Я засмеялся. Мне стало немного легче. Аня ослабила хватку. Скорость нашего механизма уменьшилась.
– Есть и та-такие мнения. Но ты же понимаешь, простота формы обманчива. Это как у Ро-Ро-Ротко. Содержание невозможно понять, не зная куда смотреть. В абстракции, как и в пазлах, всегда важны детали. К их истокам и стоит идти, а не рефлексировать обобщениями, стоя на месте. В привычной среде нам сложно увидеть многие нюансы – мы увлечены инстинктом самосохранения, фатикой и нормами поведения. Мы подчиняемся законам природы, иногда пытаемся идти против них, но смысл один – мы уже забываем, в силу мирового прогресса, любоваться этой самой природой, замечать детали. Художник же либо повторяет формы окружающего мира, либо их домысливает. Это тоже будут естественным процессом в становлении человеческого саморазвития, если только этого захотеть.
– Дааа, однако, ты красиво говоришь, словно лекцию читаешь. Ну, так, а что на счет «Черного квадрата»?
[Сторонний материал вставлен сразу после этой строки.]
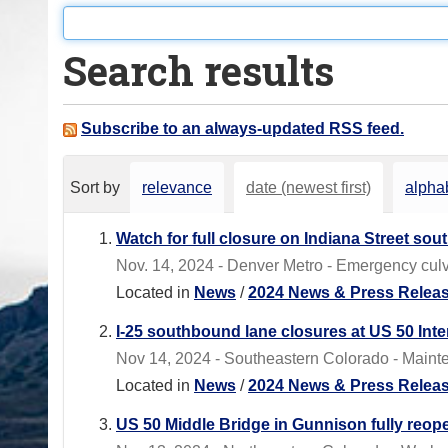
o
u
Search results
a
r
e
Subscribe to an always-updated RSS feed.
h
e
Sort by
relevance
date (newest first)
alphab
r
e
Watch for full closure on Indiana Street sou
:
Nov. 14, 2024 - Denver Metro - Emergency culv
Located in
News
/
2024 News & Press Relea
I-25 southbound lane closures at US 50 In
Nov 14, 2024 - Southeastern Colorado - Maint
Located in
News
/
2024 News & Press Relea
US 50 Middle Bridge in Gunnison fully reop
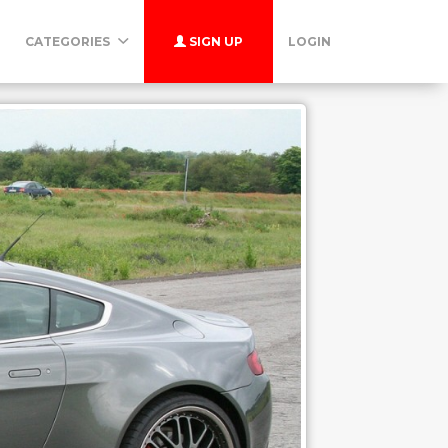
CATEGORIES
SIGN UP
LOGIN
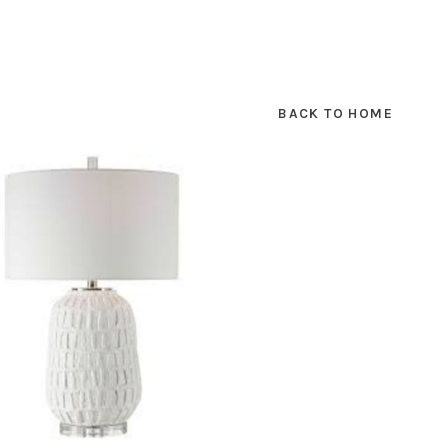
BACK TO HOME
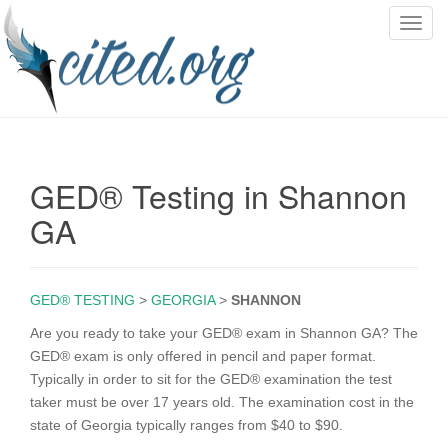
T
o
g
g
l
e
n
GED® Testing in Shannon
a
v
GA
i
g
a
GED® TESTING
>
GEORGIA
>
SHANNON
t
i
Are you ready to take your GED® exam in Shannon GA? The
o
GED® exam is only offered in pencil and paper format.
n
Typically in order to sit for the GED® examination the test
taker must be over 17 years old. The examination cost in the
state of Georgia typically ranges from $40 to $90.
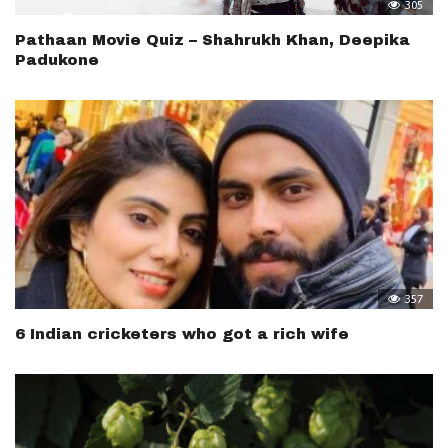
305
Pathaan Movie Quiz – Shahrukh Khan, Deepika
Padukone
357
6 Indian cricketers who got a rich wife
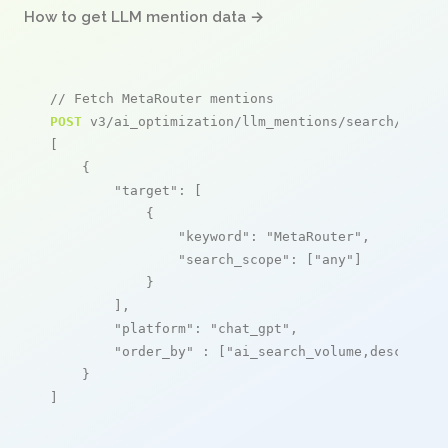
How to get LLM mention data →
// Fetch MetaRouter mentions
POST
 v3/ai_optimization/llm_mentions/search/live

[

    {

"target"
: [

            {

"keyword"
: 
"MetaRouter"
,

"search_scope"
: [
"any"
]

            }

        ],

"platform"
: 
"chat_gpt"
,

"order_by"
 : [
"ai_search_volume,desc"
]

    }

]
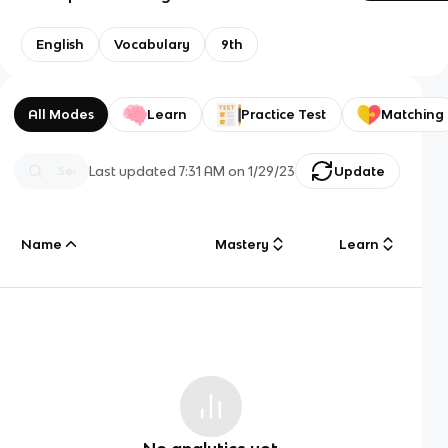
English
Vocabulary
9th
All Modes
Learn
Practice Test
Matching
Last updated
7:31 AM
on
1/29/23
Update
Name
Mastery
Learn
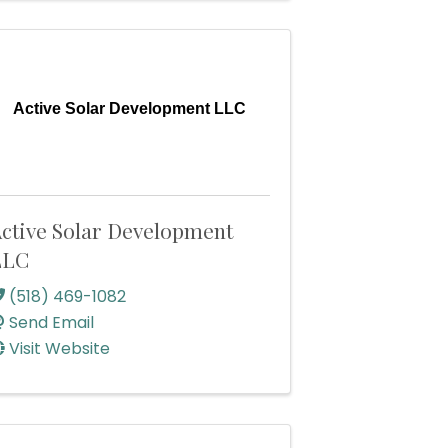
Active Solar Development LLC
ctive Solar Development
LLC
(518) 469-1082
Send Email
Visit Website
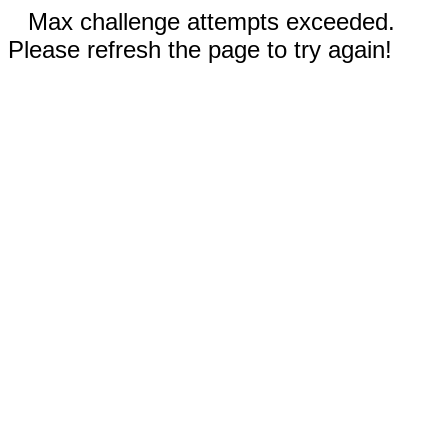
Max challenge attempts exceeded.
Please refresh the page to try again!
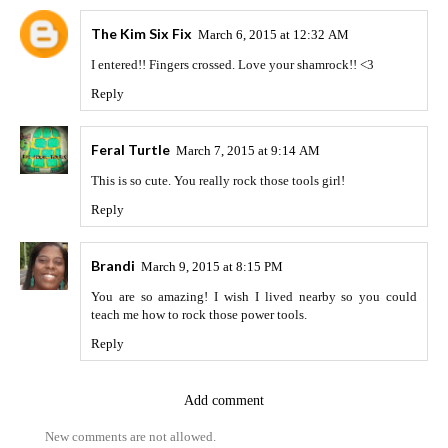
The Kim Six Fix
March 6, 2015 at 12:32 AM
I entered!! Fingers crossed. Love your shamrock!! <3
Reply
Feral Turtle
March 7, 2015 at 9:14 AM
This is so cute. You really rock those tools girl!
Reply
Brandi
March 9, 2015 at 8:15 PM
You are so amazing! I wish I lived nearby so you could
teach me how to rock those power tools.
Reply
Add comment
New comments are not allowed.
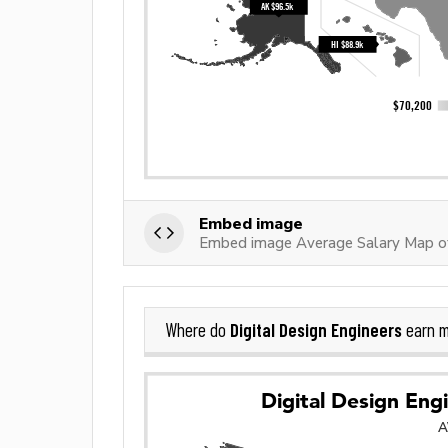
Embed image
Embed image Average Salary Map of 
Digital Design Engineers
Where do
earn m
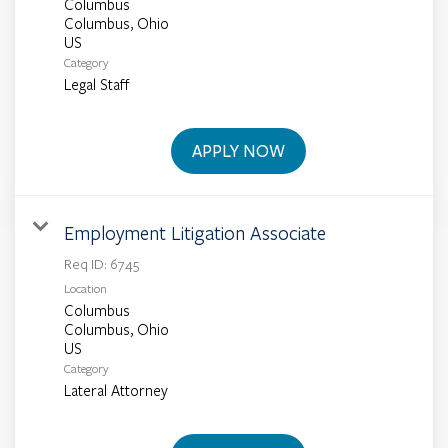
Columbus
Columbus, Ohio
Category
Legal Staff
APPLY NOW
Employment Litigation Associate
Req ID:
6745
Location
Columbus
Columbus, Ohio
Category
Lateral Attorney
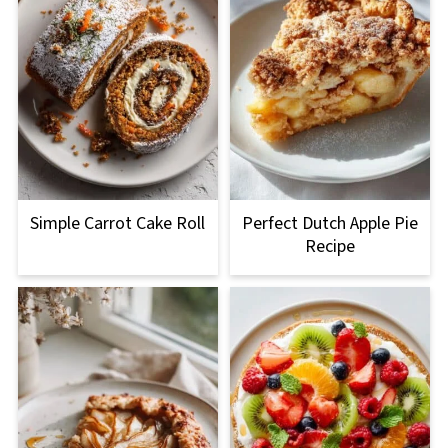
Simple Carrot Cake Roll
Perfect Dutch Apple Pie
Recipe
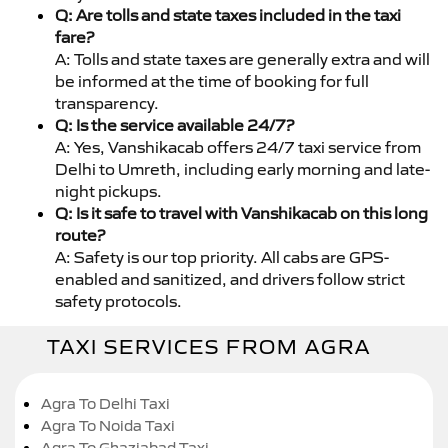
Q: Are tolls and state taxes included in the taxi
fare?
A: Tolls and state taxes are generally extra and will
be informed at the time of booking for full
transparency.
Q: Is the service available 24/7?
A: Yes, Vanshikacab offers 24/7 taxi service from
Delhi to Umreth, including early morning and late-
night pickups.
Q: Is it safe to travel with Vanshikacab on this long
route?
A: Safety is our top priority. All cabs are GPS-
enabled and sanitized, and drivers follow strict
safety protocols.
TAXI SERVICES FROM AGRA
Agra To Delhi Taxi
Agra To Noida Taxi
Agra To Ghaziabad Taxi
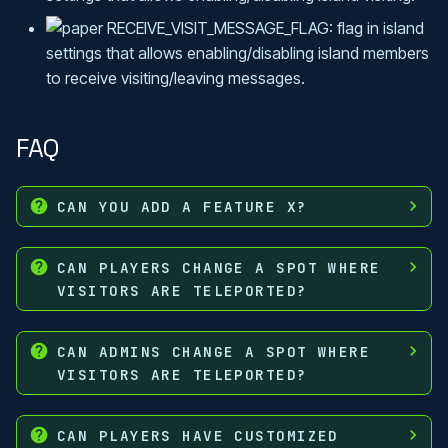
RECEIVE_VISIT_MESSAGE_FLAG: flag in island
settings that allows enabling/disabling island members
to receive visiting/leaving messages.
FAQ
CAN YOU ADD A FEATURE X?
CAN PLAYERS CHANGE A SPOT WHERE
VISITORS ARE TELEPORTED?
CAN ADMINS CHANGE A SPOT WHERE
VISITORS ARE TELEPORTED?
CAN PLAYERS HAVE CUSTOMIZED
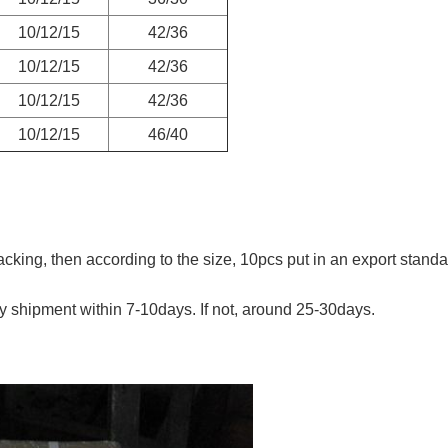
10/12/15
42/36
10/12/15
42/36
10/12/15
42/36
10/12/15
46/40
king, then according to the size, 10pcs put in an export standard
lly shipment within 7-10days. If not, around 25-30days.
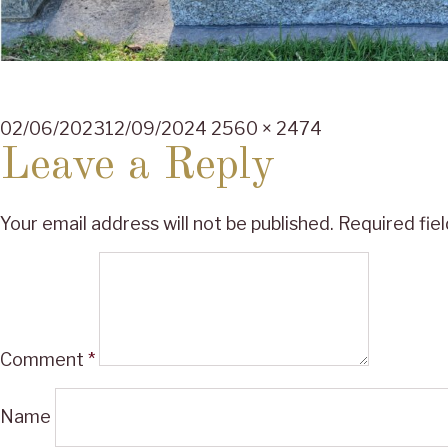
Posted
Full
02/06/2023
12/09/2024
2560 × 2474
on
size
Leave a Reply
Your email address will not be published.
Required fie
Comment
*
Name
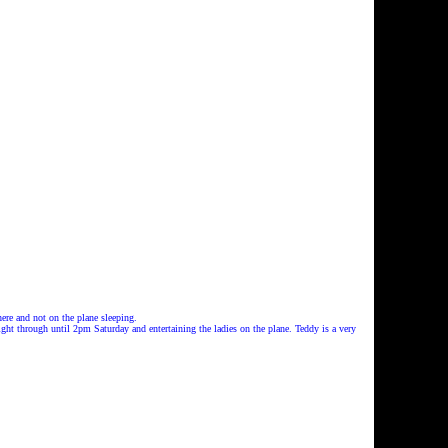
ere and not on the plane sleeping.
ht through until 2pm Saturday and entertaining the ladies on the plane. Teddy is a very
– На счет «Черного квадрата»… Думаю, идея у него есть.
– И какая?
– Просто есть и все. Каждый назовет свою. Малевич взял холст и нанес на него черное масло. Говорят, он его получил путем смешения цветов, а не взял уже готовую черную консистенцию. От этого «Черный квадрат» получился не совсем черным. Но тут, скорее, будет важным другое: те следы, что оставила кисть на застывшем масле, те трещины, что проявились после высыхания холста, та неровная форма фигуры, что ассоциируется с квадратом, та светлая рама, что обрамила собой масло Казимира и рождают высший интерес к изучению пространства и формы и, как следствие, наслаждение ими. Скажу просто, по-детски, – это безумно любопытно, смотреть на то, как легло масло, как бегала кисть Казимира по холсту, интересно заглядывать в трещины полотна. Как ребенок, можно задаваться вопросом: «почему так, а не иначе?»; можно бесконечно долго любоваться эстетикой «Черного квадрата», не отвлекаясь на сюжет работы. То есть, я хочу сказать, что можно ведь погрузиться в эстетическое изучение полотна и более классической живописи. И на ней будут следы кисти на застывшем масле, и, может, даже трещины. Но там будет и отвлекающий момент, который идет рефреном по всему холсту вдоль и поперек, вверх и вниз – у картины будет сюжет, изображение, если хотите. У «Черного квадрата» их нет. Он абсолютно избавлен от этого. И в этом его замысел – любоваться масляной картиной, на которой ничего не изображено. Это торжество пространства и формы над визуализацией сюжета, мысли над пустым созерцанием, стремления видеть – над бездумным взглядом. В конце концов, это безумно любопытно. Другое дело, люди придают «Черному квадрату» слишком много ошибочных смыслов, которых сами не понимают. Если меня спросить, гениален ли Малевич в своем «Черном квадрате», я отвечу тривиально – и да, и нет. «Нет» – потому что слишком просто для гениальности, «да» – потому что бесконечно интересно рассматривать каждый сантиметр его полотна.